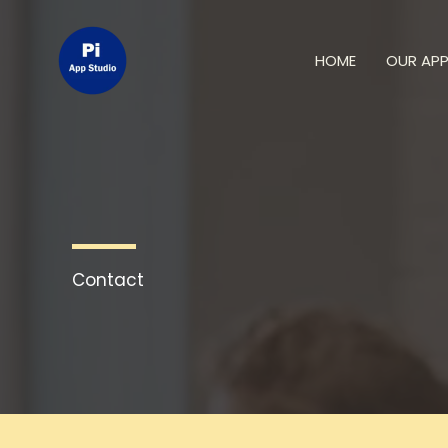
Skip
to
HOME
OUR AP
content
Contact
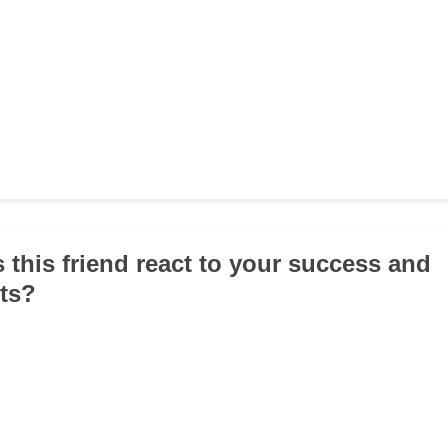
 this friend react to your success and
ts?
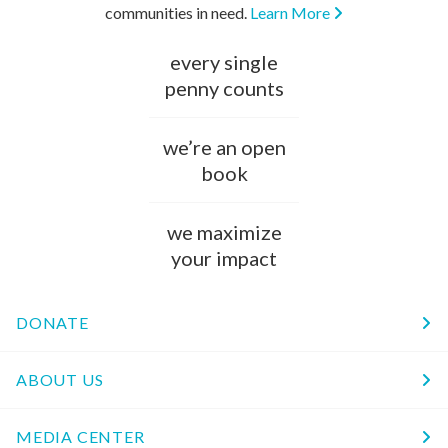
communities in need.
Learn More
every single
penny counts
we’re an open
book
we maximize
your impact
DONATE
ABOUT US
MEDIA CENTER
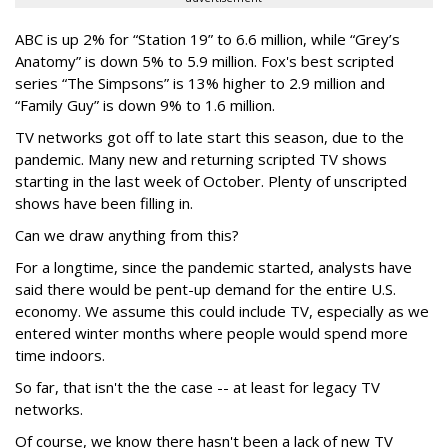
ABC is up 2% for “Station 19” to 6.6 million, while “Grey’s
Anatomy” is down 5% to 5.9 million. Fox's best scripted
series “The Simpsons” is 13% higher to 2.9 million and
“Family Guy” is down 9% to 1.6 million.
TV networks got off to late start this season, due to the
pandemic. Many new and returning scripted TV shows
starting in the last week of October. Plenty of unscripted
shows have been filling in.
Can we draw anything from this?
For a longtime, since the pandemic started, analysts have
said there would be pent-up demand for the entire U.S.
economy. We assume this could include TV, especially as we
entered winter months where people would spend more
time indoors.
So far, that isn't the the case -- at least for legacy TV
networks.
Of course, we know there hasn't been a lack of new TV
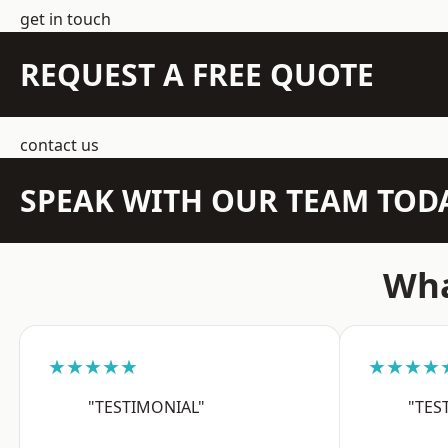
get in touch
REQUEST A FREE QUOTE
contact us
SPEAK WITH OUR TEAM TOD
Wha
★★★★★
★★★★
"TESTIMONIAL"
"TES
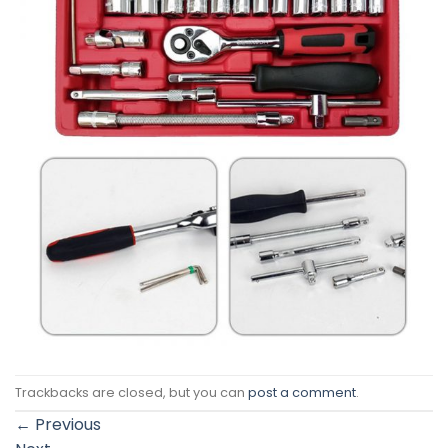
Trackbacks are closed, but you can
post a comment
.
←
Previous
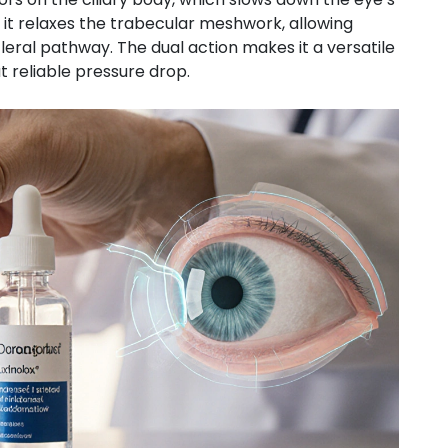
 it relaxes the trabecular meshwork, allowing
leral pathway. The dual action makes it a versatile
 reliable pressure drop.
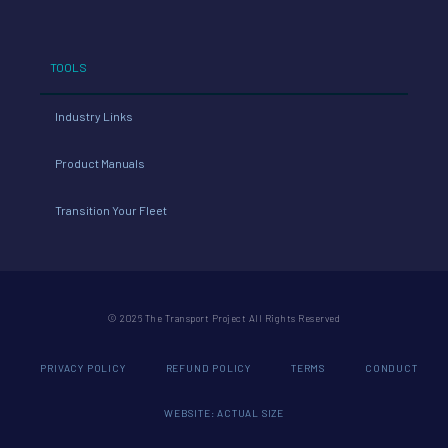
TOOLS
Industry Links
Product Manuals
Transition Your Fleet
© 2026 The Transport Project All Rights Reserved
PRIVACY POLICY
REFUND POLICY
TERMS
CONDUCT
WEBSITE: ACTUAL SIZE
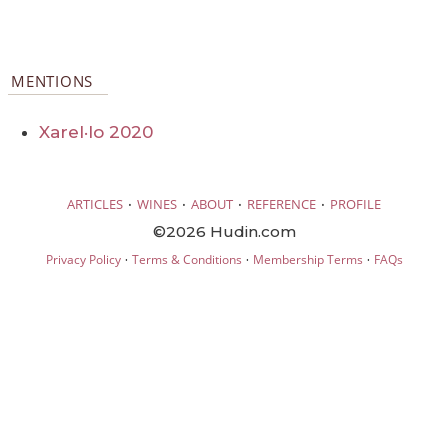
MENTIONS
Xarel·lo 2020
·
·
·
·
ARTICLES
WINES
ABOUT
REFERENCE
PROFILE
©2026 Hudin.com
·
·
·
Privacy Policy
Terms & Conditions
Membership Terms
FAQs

•••••

**Problem:** For this exercise, copy every line of the data that holds "would".

**Your response:**
said there would be pent-up demand for the entire U.S.
entered winter months where people would spend more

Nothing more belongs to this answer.